Mechanisms for controlling gene expression during zebrafish heart regeneration

Cardiovascular disease is the leading cause of death worldwide, due in large part to the inability of human cardiomyocytes (CMs) to proliferate and replace damaged tissue.  Instead, human CMs undergo hypertrophy and become polyploid after injury which actively impedes regeneration.  Unlike humans, zebrafish can completely regenerate cardiac tissues through robust CM proliferation.  Retinoic acid (RA) was recently established as a master regulator of regeneration. RA is robustly induced in zebrafish hearts but barely activated in mammals: a key mechanistic distinction between regenerative and non-regenerative species. 

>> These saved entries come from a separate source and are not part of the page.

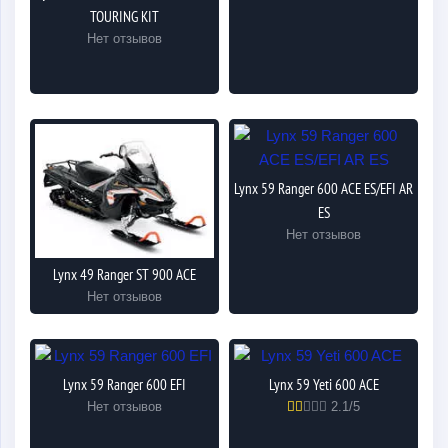
TOURING KIT
Нет отзывов
Lynx 59 Ranger 600 ACE ES/EFI AR
ES
Нет отзывов
Lynx 49 Ranger ST 900 ACE
Нет отзывов
Lynx 59 Ranger 600 EFI
Lynx 59 Yeti 600 ACE
Нет отзывов
2.1/5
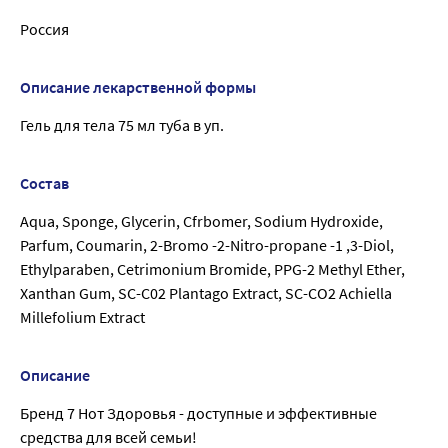
Россия
Описание лекарственной формы
Гель для тела 75 мл туба в уп.
Состав
Aqua, Sponge, Glycerin, Cfrbomer, Sodium Hydroxide,
Parfum, Coumarin, 2-Bromo -2-Nitro-propane -1 ,3-Diol,
Ethylparaben, Cetrimonium Bromide, PPG-2 Methyl Ether,
Xanthan Gum, SC-C02 Plantago Extract, SC-CO2 Achiella
Millefolium Extract
Описание
Бренд 7 Нот Здоровья - доступные и эффективные
средства для всей семьи!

Thousands of transcriptional enhancers emerge during zebrafish heart regeneration, but their origins and how they coordinate the regenerative gene expression program remain unknown. We identified a cardiac enhancer called REN that regulates runx1, a conserved transcription factor implicated in cardiac biology.  REN is active near cardiac valves and at the injury site during regeneration.  Delta-REN causes excess collagen around valves and decreased adamts1 expression; this phenotype is complemented by delta-runx1, indicating REN and runx1 function in different pathways in uninjured hearts.  During regeneration, delta-REN impairs runx1 expression, and both delta-REN and delta-runx1 mutants exhibit increased CM proliferation, suggesting that the REN-runx1 axis acts as a rheostat of tissue proliferation.  This also demonstrates that REN likely switches to regulate different genes.

RA signaling is required for CM proliferation during heart regeneration, yet how RA creates this permissive state is unknown. In zebrafish embryos, RA rewires interactions between enhancers and genes.  REN activity is also dependent on RA suggesting RA is doing something similar between adamts1 and runx1 during regeneration. We propose that RA drives enhancer rewiring to activate regenerative gene programs in the heart.